What to do:
Repeat the entries below exactly. Drop the pictures.

Material provided:
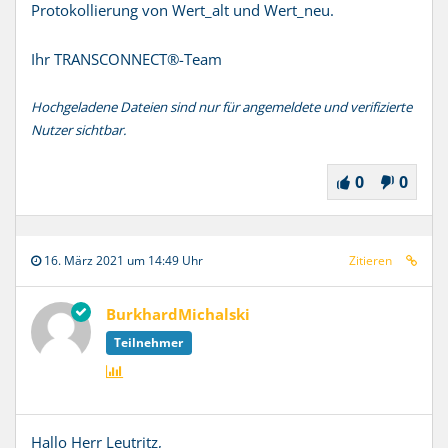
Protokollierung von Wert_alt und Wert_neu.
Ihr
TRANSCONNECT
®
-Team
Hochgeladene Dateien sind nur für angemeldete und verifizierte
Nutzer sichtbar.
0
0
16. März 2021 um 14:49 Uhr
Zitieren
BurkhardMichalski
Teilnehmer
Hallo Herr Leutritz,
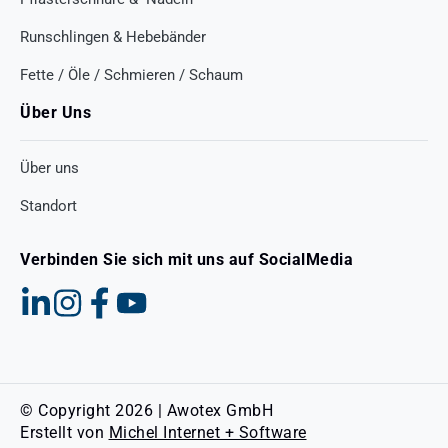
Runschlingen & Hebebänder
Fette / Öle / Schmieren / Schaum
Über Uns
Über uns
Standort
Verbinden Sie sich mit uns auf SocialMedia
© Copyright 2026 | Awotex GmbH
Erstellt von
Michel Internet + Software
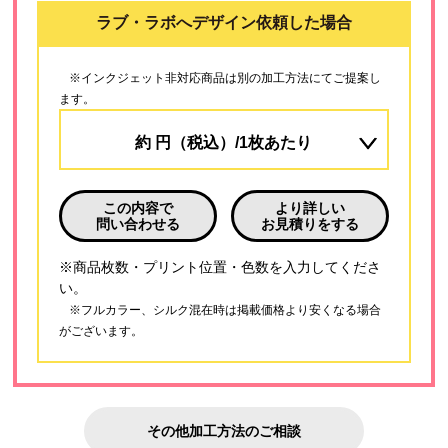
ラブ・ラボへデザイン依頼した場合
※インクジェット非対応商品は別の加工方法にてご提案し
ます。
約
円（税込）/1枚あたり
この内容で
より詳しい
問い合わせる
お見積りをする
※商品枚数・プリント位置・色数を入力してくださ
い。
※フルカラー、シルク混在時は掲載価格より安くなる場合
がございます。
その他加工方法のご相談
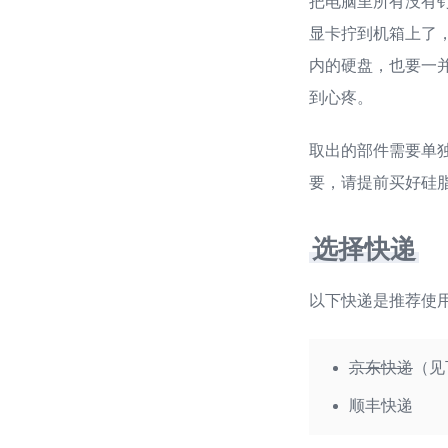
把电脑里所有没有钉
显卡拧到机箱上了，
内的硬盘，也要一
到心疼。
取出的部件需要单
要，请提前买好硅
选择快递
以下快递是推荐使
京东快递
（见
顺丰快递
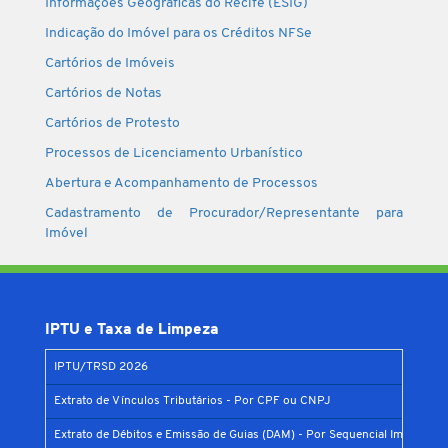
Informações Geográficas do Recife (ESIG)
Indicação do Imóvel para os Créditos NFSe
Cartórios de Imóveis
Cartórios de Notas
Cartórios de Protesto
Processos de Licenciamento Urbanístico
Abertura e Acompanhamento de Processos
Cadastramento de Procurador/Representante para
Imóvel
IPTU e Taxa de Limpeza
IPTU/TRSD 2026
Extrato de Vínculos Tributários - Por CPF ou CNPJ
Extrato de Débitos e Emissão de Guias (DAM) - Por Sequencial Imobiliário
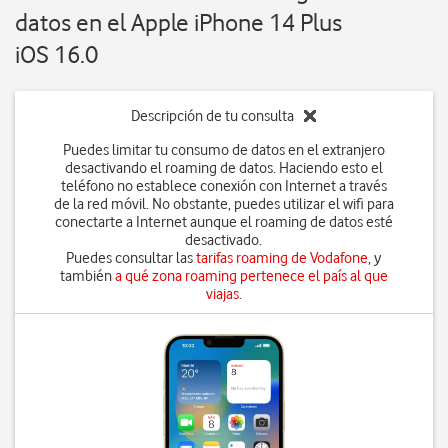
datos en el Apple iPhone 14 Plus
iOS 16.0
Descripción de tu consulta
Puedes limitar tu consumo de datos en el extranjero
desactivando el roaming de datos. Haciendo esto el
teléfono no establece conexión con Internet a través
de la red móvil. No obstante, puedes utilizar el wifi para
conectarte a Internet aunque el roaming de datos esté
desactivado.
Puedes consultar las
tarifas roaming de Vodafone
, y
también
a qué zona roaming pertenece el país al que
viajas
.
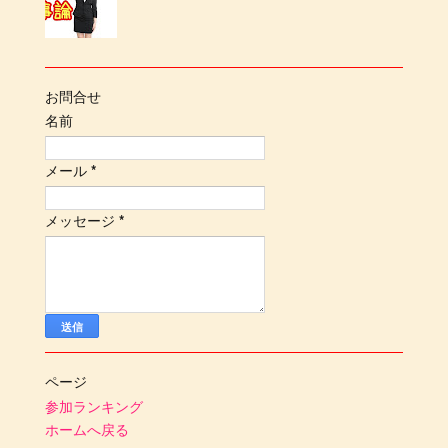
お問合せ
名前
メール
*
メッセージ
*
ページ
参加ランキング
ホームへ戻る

Exercise answer:
Protokollierung von Wert_alt und Wert_neu.
Ihr
TRANSCONNECT
®
-Team
Hochgeladene Dateien sind nur für angemeldete und verifizierte
Nutzer sichtbar.
0
0
16. März 2021 um 14:49 Uhr
Zitieren
BurkhardMichalski
Teilnehmer
Hallo Herr Leutritz,
Runschlingen & Hebebänder
Fette / Öle / Schmieren / Schaum
Über Uns
Über uns
Standort
Verbinden Sie sich mit uns auf SocialMedia
© Copyright 2026 | Awotex GmbH
Erstellt von
Michel Internet + Software
ラブ・ラボへデザイン依頼した場合
※インクジェット非対応商品は別の加工方法にてご提案し
ます。
約
円（税込）/1枚あたり
この内容で
より詳しい
問い合わせる
お見積りをする
※商品枚数・プリント位置・色数を入力してくださ
い。
※フルカラー、シルク混在時は掲載価格より安くなる場合
がございます。
その他加工方法のご相談
把电脑里所有没有钉
显卡拧到机箱上了，
内的硬盘，也要一
到心疼。
取出的部件需要单
要，请提前买好硅
选择快递
以下快递是推荐使
京东快递
（见
顺丰快递
Informações Geográficas do Recife (ESIG)
Indicação do Imóvel para os Créditos NFSe
Cartórios de Imóveis
Cartórios de Notas
Cartórios de Protesto
Processos de Licenciamento Urbanístico
Abertura e Acompanhamento de Processos
Cadastramento de Procurador/Representante para
Imóvel
IPTU e Taxa de Limpeza
IPTU/TRSD 2026
Extrato de Vínculos Tributários - Por CPF ou CNPJ
Extrato de Débitos e Emissão de Guias (DAM) - Por Sequencial Imobiliário
datos en el Apple iPhone 14 Plus
iOS 16.0
Descripción de tu consulta
Puedes limitar tu consumo de datos en el extranjero
desactivando el roaming de datos. Haciendo esto el
teléfono no establece conexión con Internet a través
de la red móvil. No obstante, puedes utilizar el wifi para
conectarte a Internet aunque el roaming de datos esté
desactivado.
Puedes consultar las
tarifas roaming de Vodafone
, y
también
a qué zona roaming pertenece el país al que
viajas
.
お問合せ
名前
メール
*
メッセージ
*
ページ
参加ランキング
ホームへ戻る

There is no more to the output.